**Task material**
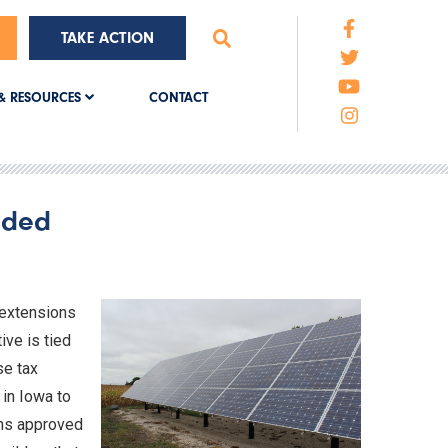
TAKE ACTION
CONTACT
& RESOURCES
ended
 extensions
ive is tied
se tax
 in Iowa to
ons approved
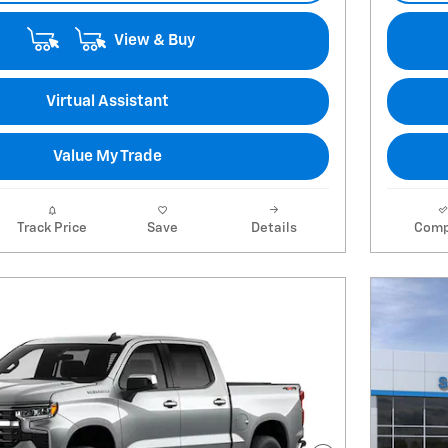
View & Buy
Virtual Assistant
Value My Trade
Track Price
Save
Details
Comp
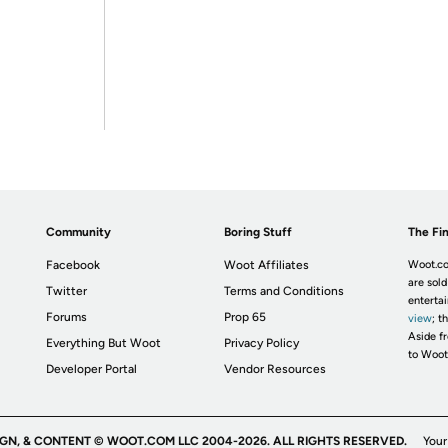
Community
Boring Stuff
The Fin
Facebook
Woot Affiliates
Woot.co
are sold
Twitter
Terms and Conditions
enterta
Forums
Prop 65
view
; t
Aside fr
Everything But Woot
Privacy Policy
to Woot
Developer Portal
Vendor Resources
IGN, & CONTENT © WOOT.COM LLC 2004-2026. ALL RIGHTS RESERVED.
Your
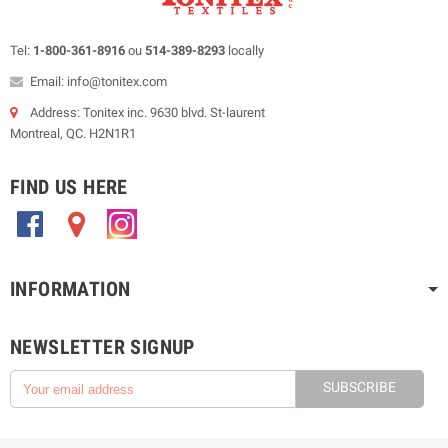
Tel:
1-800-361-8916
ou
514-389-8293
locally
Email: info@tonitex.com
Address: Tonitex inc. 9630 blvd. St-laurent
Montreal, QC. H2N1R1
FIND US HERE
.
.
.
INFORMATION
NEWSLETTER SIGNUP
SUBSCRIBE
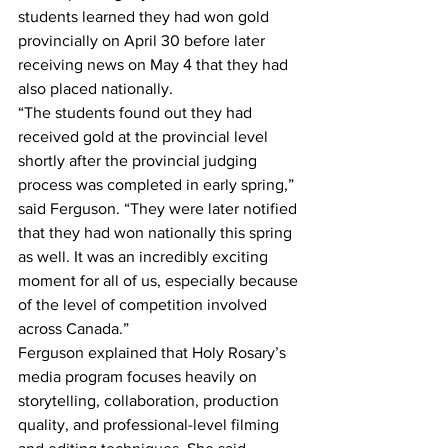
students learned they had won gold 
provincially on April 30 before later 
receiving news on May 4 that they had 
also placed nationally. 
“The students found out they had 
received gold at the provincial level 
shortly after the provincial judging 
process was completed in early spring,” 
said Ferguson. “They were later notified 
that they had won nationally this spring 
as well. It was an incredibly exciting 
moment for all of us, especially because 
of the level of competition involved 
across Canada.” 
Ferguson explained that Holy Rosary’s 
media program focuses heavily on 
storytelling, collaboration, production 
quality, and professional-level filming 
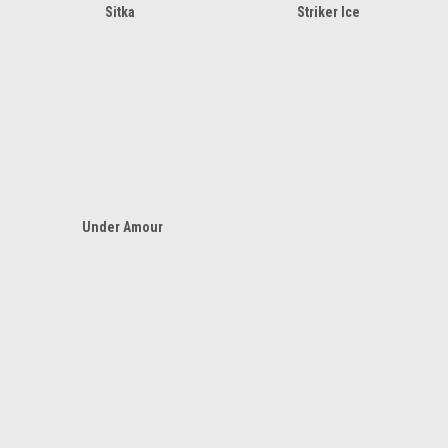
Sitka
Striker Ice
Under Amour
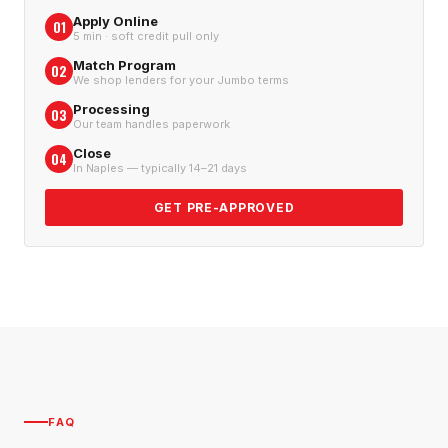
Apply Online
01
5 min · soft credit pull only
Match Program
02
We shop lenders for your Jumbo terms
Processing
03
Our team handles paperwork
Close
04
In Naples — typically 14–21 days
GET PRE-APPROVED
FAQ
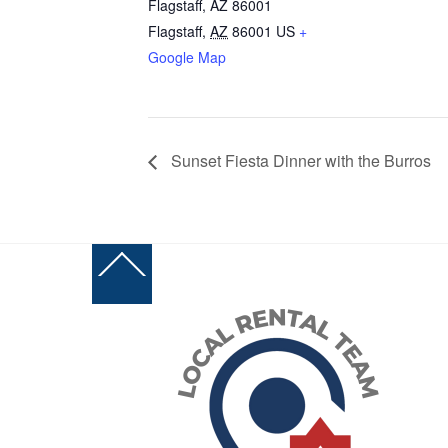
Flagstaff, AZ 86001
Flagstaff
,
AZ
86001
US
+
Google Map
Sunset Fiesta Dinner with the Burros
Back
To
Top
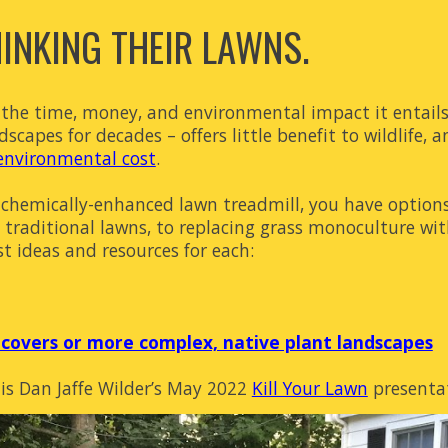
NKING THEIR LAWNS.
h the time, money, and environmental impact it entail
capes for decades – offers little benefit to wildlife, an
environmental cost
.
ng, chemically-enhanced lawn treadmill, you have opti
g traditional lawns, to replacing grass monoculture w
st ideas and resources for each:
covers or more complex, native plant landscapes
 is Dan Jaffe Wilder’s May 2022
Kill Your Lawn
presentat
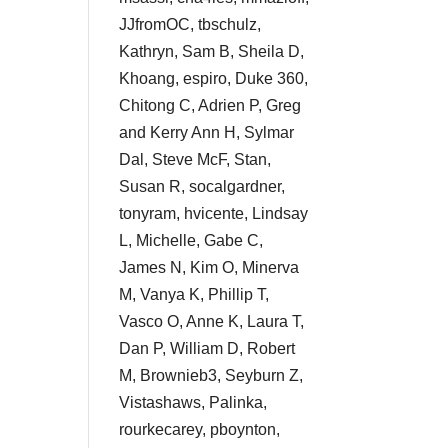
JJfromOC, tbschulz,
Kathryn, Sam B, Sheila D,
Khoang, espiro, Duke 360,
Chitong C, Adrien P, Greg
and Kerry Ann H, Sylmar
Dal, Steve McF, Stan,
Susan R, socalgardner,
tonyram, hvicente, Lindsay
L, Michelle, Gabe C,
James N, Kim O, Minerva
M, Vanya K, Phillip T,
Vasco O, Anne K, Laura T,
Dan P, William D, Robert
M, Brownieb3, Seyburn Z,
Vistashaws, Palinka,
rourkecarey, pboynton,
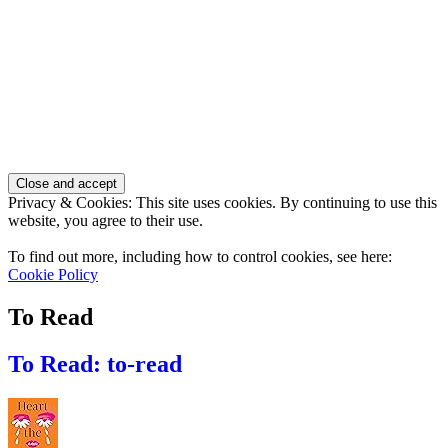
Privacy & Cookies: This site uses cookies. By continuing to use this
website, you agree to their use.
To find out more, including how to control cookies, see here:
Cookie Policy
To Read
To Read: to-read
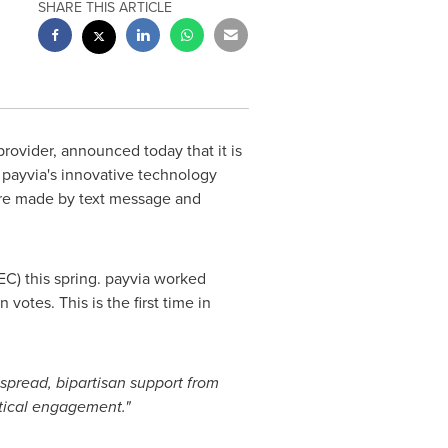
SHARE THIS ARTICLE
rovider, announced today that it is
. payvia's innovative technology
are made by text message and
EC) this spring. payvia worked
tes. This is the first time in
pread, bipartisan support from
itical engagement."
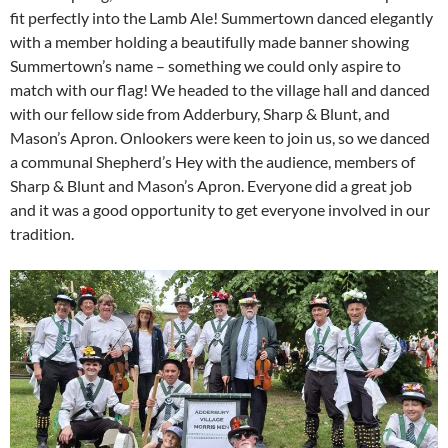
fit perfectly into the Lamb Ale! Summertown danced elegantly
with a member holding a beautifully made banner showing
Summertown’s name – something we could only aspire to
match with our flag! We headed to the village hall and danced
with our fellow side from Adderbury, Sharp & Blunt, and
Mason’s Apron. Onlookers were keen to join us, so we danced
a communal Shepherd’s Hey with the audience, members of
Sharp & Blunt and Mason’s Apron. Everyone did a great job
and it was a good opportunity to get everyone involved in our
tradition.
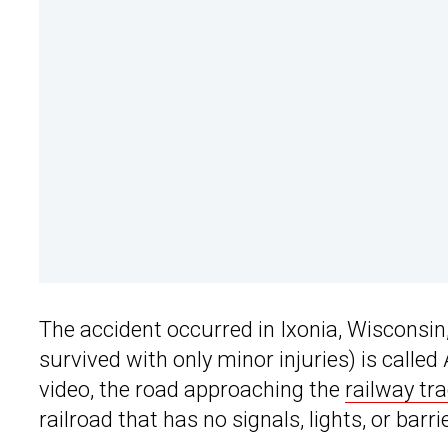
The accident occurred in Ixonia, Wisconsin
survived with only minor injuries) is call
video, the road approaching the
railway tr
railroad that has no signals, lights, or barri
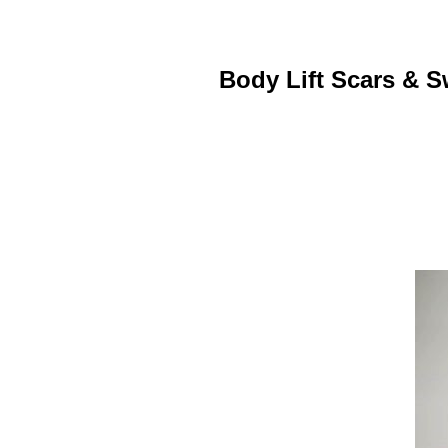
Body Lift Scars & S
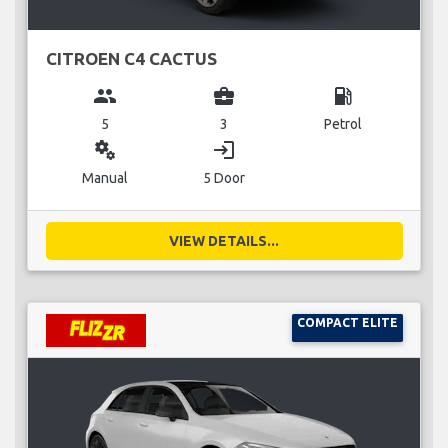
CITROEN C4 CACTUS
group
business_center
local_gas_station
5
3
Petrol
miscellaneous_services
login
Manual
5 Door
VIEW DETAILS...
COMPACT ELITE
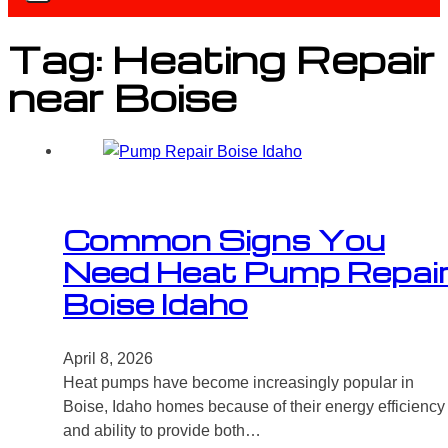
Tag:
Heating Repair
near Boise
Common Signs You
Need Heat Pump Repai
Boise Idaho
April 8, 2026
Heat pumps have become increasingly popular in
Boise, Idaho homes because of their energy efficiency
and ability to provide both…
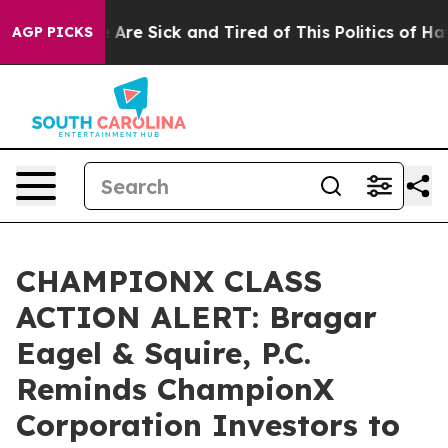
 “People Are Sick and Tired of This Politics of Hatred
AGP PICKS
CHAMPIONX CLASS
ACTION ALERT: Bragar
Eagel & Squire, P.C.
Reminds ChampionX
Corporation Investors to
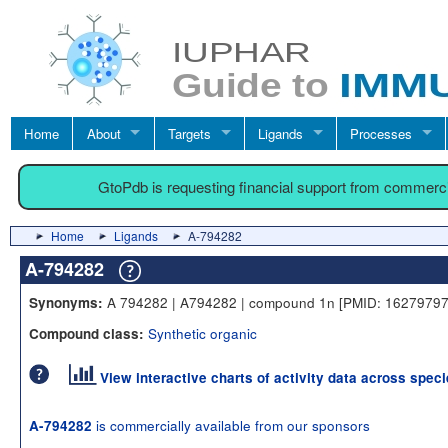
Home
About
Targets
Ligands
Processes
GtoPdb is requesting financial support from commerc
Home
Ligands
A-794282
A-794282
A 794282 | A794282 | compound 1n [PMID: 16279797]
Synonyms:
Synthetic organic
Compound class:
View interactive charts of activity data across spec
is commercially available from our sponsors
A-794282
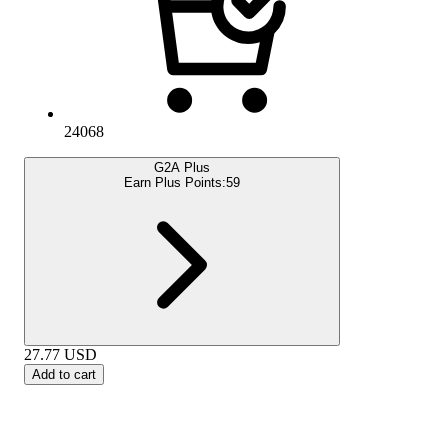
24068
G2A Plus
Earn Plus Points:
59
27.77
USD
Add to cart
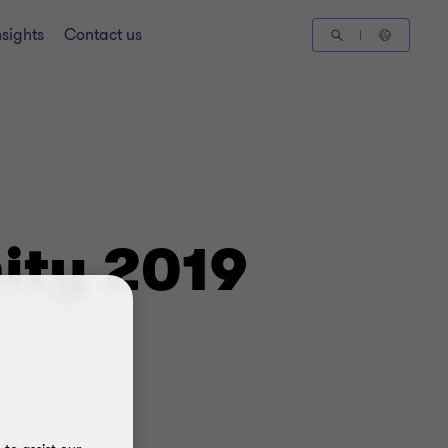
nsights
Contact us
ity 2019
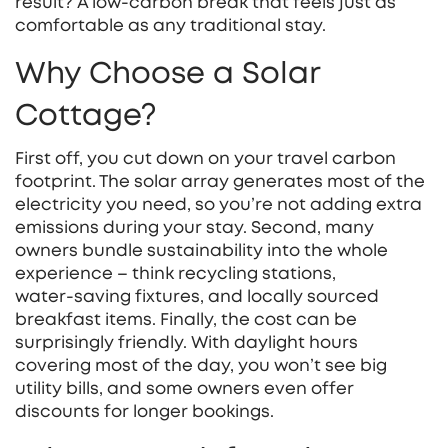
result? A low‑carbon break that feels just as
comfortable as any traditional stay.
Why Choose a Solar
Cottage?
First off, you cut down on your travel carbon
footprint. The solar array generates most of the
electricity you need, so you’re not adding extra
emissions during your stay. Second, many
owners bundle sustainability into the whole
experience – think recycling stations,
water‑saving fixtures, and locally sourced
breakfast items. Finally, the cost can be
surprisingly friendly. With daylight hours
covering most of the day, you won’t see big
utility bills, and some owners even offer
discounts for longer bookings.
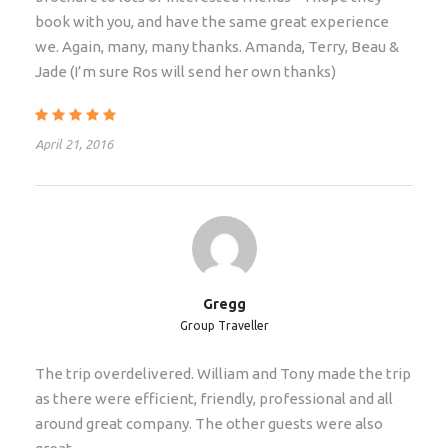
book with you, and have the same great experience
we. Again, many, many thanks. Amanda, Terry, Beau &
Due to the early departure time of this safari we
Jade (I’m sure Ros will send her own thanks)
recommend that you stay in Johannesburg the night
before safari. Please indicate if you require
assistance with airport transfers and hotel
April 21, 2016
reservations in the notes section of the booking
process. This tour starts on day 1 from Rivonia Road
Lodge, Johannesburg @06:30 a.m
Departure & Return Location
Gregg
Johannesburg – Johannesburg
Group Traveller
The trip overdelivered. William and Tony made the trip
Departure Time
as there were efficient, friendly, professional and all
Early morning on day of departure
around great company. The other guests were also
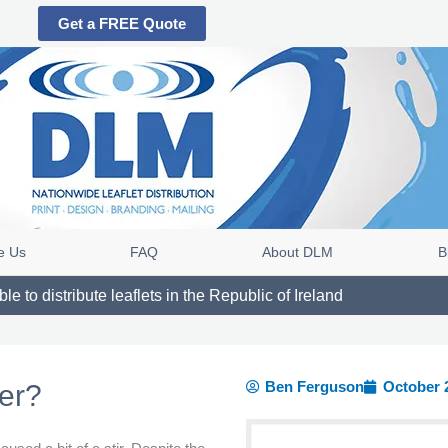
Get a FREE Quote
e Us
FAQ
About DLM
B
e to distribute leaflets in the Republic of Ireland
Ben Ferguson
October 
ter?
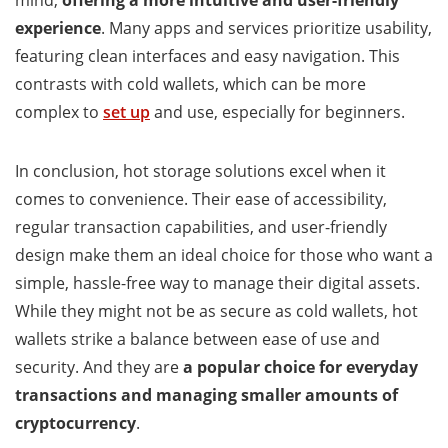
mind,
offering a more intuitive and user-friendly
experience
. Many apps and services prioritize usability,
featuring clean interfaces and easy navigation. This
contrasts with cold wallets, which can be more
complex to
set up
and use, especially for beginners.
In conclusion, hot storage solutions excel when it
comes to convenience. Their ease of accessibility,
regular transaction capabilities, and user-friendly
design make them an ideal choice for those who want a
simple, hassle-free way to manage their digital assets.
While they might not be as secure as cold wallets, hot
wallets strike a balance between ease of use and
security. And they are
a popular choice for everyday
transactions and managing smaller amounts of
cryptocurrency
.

**Work request**
Return all lines from the entries that contain the string "more".

**Answer space**
covers or more complex, native plant landscapes
To find out more, including how to control cookies, see here:
offering a more intuitive and user-friendly
contrasts with cold wallets, which can be more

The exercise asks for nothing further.